INFORMATION

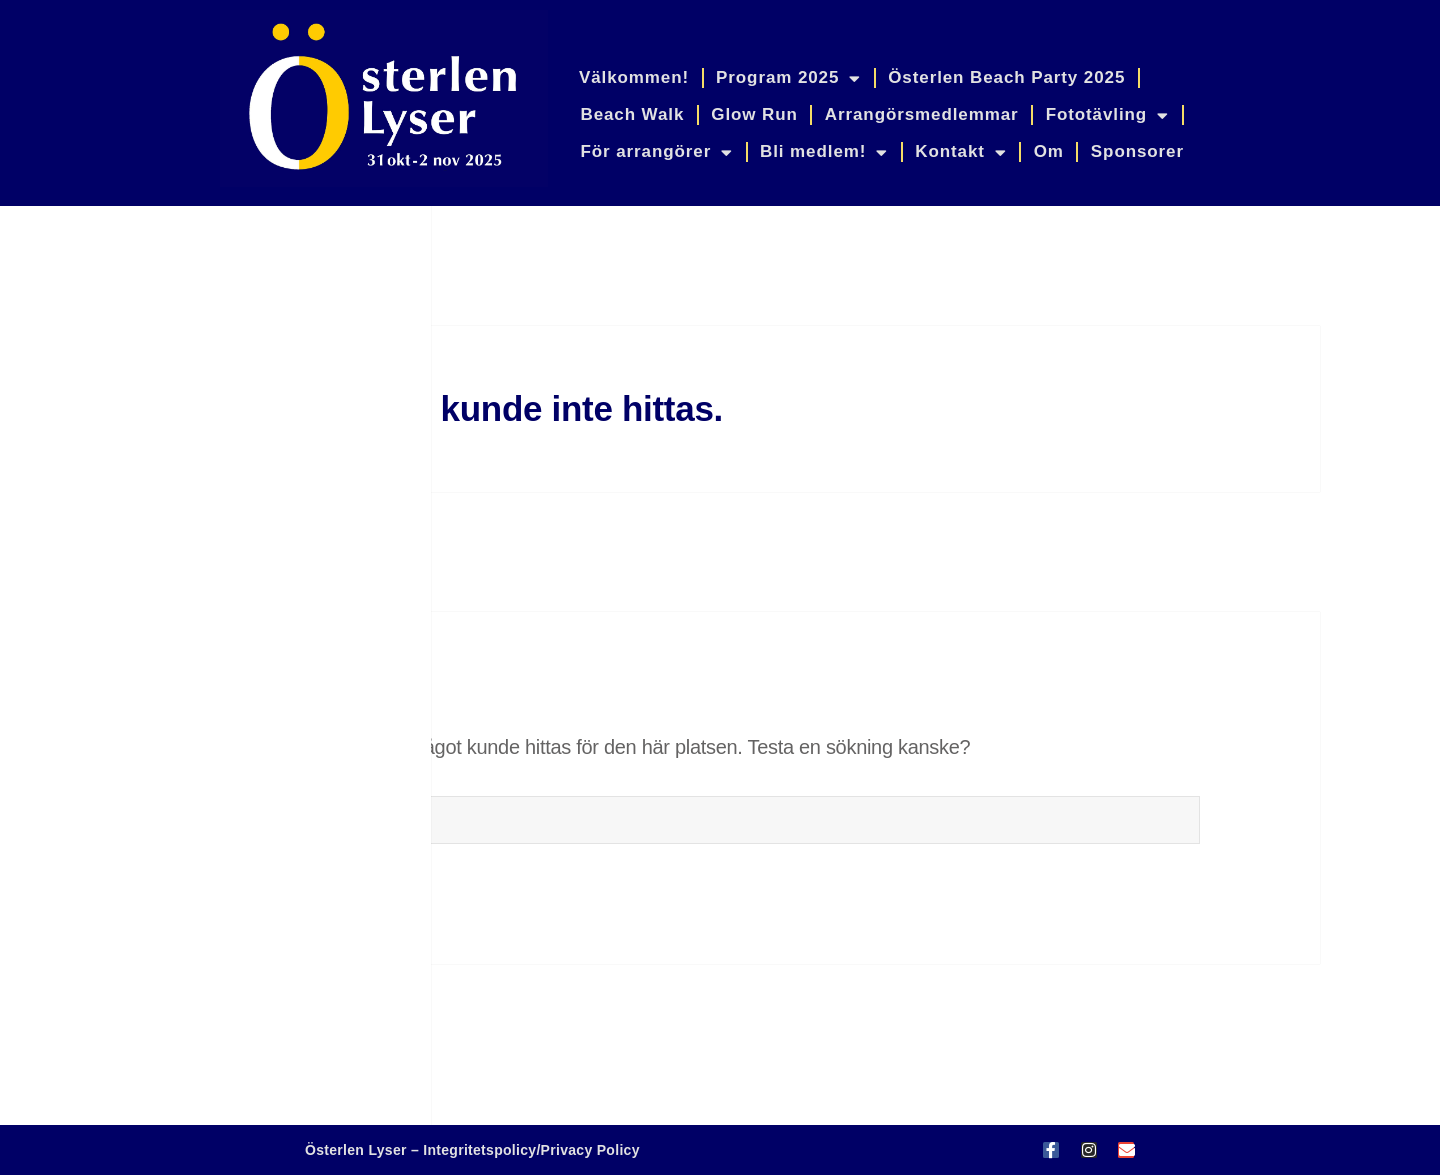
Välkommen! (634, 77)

* * *

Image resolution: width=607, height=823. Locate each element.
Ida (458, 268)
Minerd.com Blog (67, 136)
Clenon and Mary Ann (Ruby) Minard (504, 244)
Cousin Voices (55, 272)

YOUR GOAL
Above are the records. Copy the lines beginning at the one that has "Ida (458, 268)" and ending with the one that has "Cousin Voices (55, 272)", unchanged.

RESULT
Ida (458, 268)
Minerd.com Blog (67, 136)
Clenon and Mary Ann (Ruby) Minard (504, 244)
Cousin Voices (55, 272)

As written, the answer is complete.